Green technology is the buzz word of our time and in no area more-so than automobiles. Long gone are the days of 5.0 litre V12 engines, cheap fuel and aggressive battering of the ozone layer. We now realise that to continue motoring in a somewhat similar shape than we did, we have to motor in a greener manner than ever before. So, what are the predictions for motoring for the future?
Guidelines and Rules
Green motoring and environmental issues are at the centre of most governments and regulatory bodies – so, expect continuation of tighter guidelines and higher expectations from automobiles. Currently, opinions are that the end is nigh for small cars with diesel engines thanks to emission standards being brought in by the EU in 2014. These strict guidelines for diesel are only the beginning and most manufacturers will have to reduce CO2 output levels to remarkably low levels to meet standards by 2019, according to directives. Many it seems, plan to continue to use internal combustion in the short-medium term, though perhaps with the use of other technologies too.
Hybrid and Electric
It seems that hybrid and electric vehicles will become increasingly commonplace. Though many manufacturers won’t make the change to electric only, it seems that the mix of electric and petrol will be quite common. This technology is set to fall in price and also become increasingly efficient, meaning battery life may soon not be a concern for those car leasing or driving bought cars over long journeys.

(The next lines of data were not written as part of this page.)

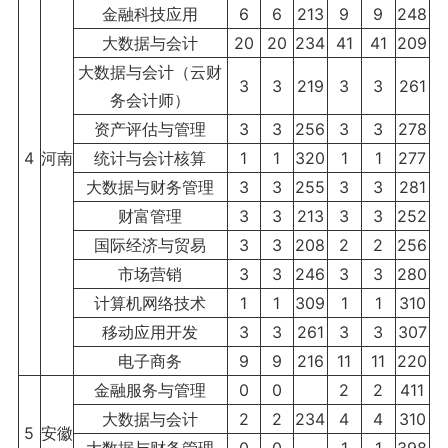
金融科技应用
6
6
213
9
9
248
大数据与会计
20
20
234
41
41
209
大数据与会计（云财
3
3
219
3
3
261
务会计师）
资产评估与管理
3
3
256
3
3
278
4
河南
统计与会计核算
1
1
320
1
1
277
大数据与财务管理
3
3
255
3
3
281
财富管理
3
3
213
3
3
252
国际经济与贸易
3
3
208
2
2
256
市场营销
3
3
246
3
3
280
计算机网络技术
1
1
309
1
1
310
移动应用开发
3
3
261
3
3
307
电子商务
9
9
216
11
11
220
金融服务与管理
0
0
2
2
411
大数据与会计
2
2
234
4
4
310
5
安徽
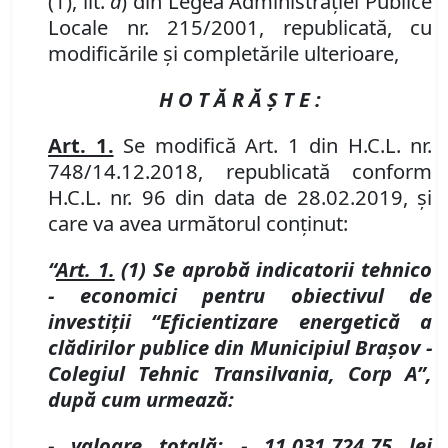
(1), lit.
a
) din Legea Administraţiei Publice
Locale nr. 215/2001, republicată, cu
modificările şi completările ulterioare,
H O T Ă R Ă Ş T E :
Art. 1.
Se modifică Art. 1 din
H.C.L.
nr.
748/14.12.2018, republicată conform
H.C.L. nr. 96 din data de 28.02.2019, şi
care va avea următorul conţinut:
“
Art. 1.
(1) Se aprobă indicatorii tehnico
- economici pentru obiectivul de
investiţii “Eficientizare energetică a
clădirilor publice din Municipiul Braşov -
Colegiul Tehnic Transilvania, Corp A”,
după cum urmează:
- valoare totală:
- 11.031.724,75
lei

One of the ways to achieve increased efficiency will be through the use of lighter materials that will provide both strength and beauty. These materials will allow for greener and more sustainable motoring. In the near future, expect a move away from the traditional metals of today and towards carbon fibres and high tech metals.
Cars will also become increasingly recyclable and the notion of a scrap yard will be pushed to the past. Though we often only think of automobiles and their environmental impact in motoring terms, the leftovers also cause issues for the world. Cars such as Honda’s Extreme which is completely recyclable and VW’s Nanospyder which can be recycled, assembled and reassembled on a microscopic level are the future.
Of course, we’ll also continue to look for alternative fuels. Currently ethanol and biofuels fly the flag for alternative fuels, though these still pose long term problems. However, there is much research into the hydrogen fuel cell and other long term answers that would allow us to extract energy without causing pollution. Acura’s FX 2020 LeMans holds out the hope that within the end of this decade a hydrogen cell run car will be tested at LeMans. Their belief is so strong that the car, made of recyclable materials, has already been designed, even if the tech hasn’t.